» **Task**: Please print only the top portion of the entries below, ending with the line that contains "Mange af butikkerne der sælger udstyr til", exactly as written.

» **Records provided**:
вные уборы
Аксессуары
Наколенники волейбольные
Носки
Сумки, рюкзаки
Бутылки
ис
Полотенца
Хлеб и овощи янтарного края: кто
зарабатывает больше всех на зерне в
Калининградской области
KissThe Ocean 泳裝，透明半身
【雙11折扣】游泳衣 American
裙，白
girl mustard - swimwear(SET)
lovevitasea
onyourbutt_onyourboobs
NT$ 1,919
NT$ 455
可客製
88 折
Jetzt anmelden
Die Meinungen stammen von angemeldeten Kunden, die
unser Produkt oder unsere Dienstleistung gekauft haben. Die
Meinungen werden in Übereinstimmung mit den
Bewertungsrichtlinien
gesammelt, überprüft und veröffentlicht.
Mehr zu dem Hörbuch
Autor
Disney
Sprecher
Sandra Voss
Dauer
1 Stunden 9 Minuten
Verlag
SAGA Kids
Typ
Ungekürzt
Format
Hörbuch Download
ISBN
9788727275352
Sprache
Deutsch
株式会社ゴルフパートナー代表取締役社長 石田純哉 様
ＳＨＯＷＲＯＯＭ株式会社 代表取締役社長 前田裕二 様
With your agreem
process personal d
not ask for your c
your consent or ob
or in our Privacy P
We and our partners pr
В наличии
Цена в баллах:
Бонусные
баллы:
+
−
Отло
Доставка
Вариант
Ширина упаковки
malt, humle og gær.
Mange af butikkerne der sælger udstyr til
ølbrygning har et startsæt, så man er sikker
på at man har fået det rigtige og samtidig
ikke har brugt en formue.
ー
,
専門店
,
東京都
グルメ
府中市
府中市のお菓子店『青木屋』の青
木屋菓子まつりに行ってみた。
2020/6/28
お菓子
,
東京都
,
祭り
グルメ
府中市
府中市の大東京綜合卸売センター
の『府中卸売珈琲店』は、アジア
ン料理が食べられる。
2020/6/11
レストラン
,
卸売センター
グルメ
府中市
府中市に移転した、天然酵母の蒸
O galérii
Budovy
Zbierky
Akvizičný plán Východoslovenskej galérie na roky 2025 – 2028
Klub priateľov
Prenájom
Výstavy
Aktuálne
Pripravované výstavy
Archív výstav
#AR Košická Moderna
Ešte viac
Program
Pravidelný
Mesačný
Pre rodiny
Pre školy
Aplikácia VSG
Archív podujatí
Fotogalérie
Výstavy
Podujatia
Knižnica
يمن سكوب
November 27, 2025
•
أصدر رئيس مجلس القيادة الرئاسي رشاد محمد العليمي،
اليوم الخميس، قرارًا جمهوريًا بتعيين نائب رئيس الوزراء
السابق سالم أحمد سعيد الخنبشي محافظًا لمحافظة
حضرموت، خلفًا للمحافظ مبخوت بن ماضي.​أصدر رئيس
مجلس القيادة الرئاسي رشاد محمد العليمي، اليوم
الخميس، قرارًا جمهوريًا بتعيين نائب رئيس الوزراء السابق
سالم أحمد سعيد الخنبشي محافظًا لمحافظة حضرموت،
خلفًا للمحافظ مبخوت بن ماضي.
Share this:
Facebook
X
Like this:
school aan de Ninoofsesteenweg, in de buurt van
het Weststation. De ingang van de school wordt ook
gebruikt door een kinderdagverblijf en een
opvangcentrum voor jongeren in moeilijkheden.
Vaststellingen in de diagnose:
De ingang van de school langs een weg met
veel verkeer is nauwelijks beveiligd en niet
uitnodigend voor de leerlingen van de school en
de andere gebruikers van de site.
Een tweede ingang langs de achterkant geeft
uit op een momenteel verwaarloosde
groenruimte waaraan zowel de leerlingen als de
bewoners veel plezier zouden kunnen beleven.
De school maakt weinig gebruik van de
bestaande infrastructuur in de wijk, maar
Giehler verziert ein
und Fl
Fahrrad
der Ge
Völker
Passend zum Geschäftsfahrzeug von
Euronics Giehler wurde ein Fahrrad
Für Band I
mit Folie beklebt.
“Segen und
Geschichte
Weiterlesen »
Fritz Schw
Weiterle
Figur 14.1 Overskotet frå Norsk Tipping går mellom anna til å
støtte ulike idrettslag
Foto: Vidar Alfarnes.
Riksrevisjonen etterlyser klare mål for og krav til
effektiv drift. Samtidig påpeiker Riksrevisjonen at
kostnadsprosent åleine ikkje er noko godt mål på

» **Answer for the task**:
вные уборы
Аксессуары
Наколенники волейбольные
Носки
Сумки, рюкзаки
Бутылки
ис
Полотенца
Хлеб и овощи янтарного края: кто
зарабатывает больше всех на зерне в
Калининградской области
KissThe Ocean 泳裝，透明半身
【雙11折扣】游泳衣 American
裙，白
girl mustard - swimwear(SET)
lovevitasea
onyourbutt_onyourboobs
NT$ 1,919
NT$ 455
可客製
88 折
Jetzt anmelden
Die Meinungen stammen von angemeldeten Kunden, die
unser Produkt oder unsere Dienstleistung gekauft haben. Die
Meinungen werden in Übereinstimmung mit den
Bewertungsrichtlinien
gesammelt, überprüft und veröffentlicht.
Mehr zu dem Hörbuch
Autor
Disney
Sprecher
Sandra Voss
Dauer
1 Stunden 9 Minuten
Verlag
SAGA Kids
Typ
Ungekürzt
Format
Hörbuch Download
ISBN
9788727275352
Sprache
Deutsch
株式会社ゴルフパートナー代表取締役社長 石田純哉 様
ＳＨＯＷＲＯＯＭ株式会社 代表取締役社長 前田裕二 様
With your agreem
process personal d
not ask for your c
your consent or ob
or in our Privacy P
We and our partners pr
В наличии
Цена в баллах:
Бонусные
баллы:
+
−
Отло
Доставка
Вариант
Ширина упаковки
malt, humle og gær.
Mange af butikkerne der sælger udstyr til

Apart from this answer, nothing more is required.